Baker woman is baking bread

I have always loved to cook food. Baking on the other hand never appealed to me in the same way. I have no other explanation than that I imagined baking recipes so strict. When I cook, I like to take inspiration from recipes, but I never read the amounts of ingredients, but merely shoot off of the hip. This, I imagined was impossible with baking and therefore I considered it too complicated. Stupid, yes, I know...

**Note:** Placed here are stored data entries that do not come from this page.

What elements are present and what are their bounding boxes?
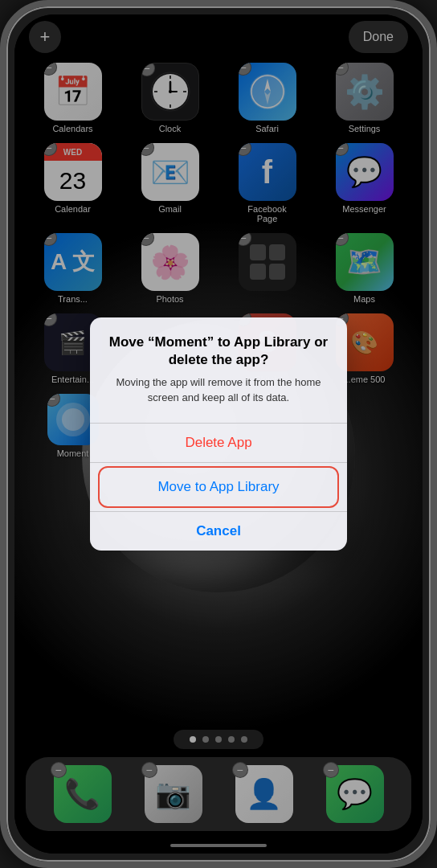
dialog-message: Moving the app will remove it from the h… (106, 375, 331, 404)
move-to-library-button[interactable]: Move to App Library (100, 468, 337, 506)
phone-frame: + Done − 📅 Calendars − (0, 0, 437, 868)
dialog-body: Move “Moment” to App Library or delete t… (90, 317, 347, 413)
phone-screen: + Done − 📅 Calendars − (14, 14, 423, 854)
move-to-library-wrapper: Move to App Library (98, 466, 339, 508)
dialog: Move “Moment” to App Library or delete t… (90, 317, 347, 551)
cancel-button[interactable]: Cancel (90, 512, 347, 551)
dialog-divider-mid (90, 462, 347, 463)
delete-app-button[interactable]: Delete App (90, 424, 347, 462)
dialog-overlay: Move “Moment” to App Library or delete t… (14, 14, 423, 854)
notch (170, 14, 267, 37)
dialog-title: Move “Moment” to App Library or delete t… (106, 334, 331, 369)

A few weeks ago I took the bull by the horn all of a sudden. We had talked so much about making our own healthy bread from whole-grain flour and with seeds and nuts inside. The reason was that I found this amazing Tupperware baking bowl, laying around deep inside of a cupboard, and I decided to try it out. I shot from the hip with whole-wheat and whole-rye flour and mixed in linseeds, sunflower seeds and crushed walnuts. Then I made a few cups of lukewarm milk with some honey and yoghurt, in which I dissolved the yeast. I mixed the wet with the dry, kneaded into a good consistency and let it leaven for half an hour in the baking bowl. When it had grown for a while I topped it with some whipped egg and pumpkin seeds and threw it in the oven for about 40 minutes in a temperature also shot from the hip - since we only have numbers and not temperature on the button on the stove.

What came out from the oven was pure love - a juicy and heavy bread that keeps fresh for days, in case we don't finish it sooner than that. Most of the time we do! After this first success I have kept on providing us with a home-baked bread on a regular basis, and although I cannot say exactly what it is that I am improving, each bread gets better than the previous one. One day I even used the whey that was left after my home-made labaneh, and that made me feel like a genuine housewife. I even save the whey from every batch of labaneh in the freezer, to collect for making a batch of ricotta cheese when I have the right amount. I have become slightly obsessed with producing refined foods from scratch instead of buying fabricated ones from the supermarket, which I know most of the time are stuffed with food additives and sugars. Most things we buy ready-made are local products from places we know provide good quality. I want to make our own bread and some dairy products, and I never buy ready-made sauces or things like that. Yoram is as interested in these things as I am and we are definitely encouraging each other when it comes to our family food culture. Let us see how far we can take it.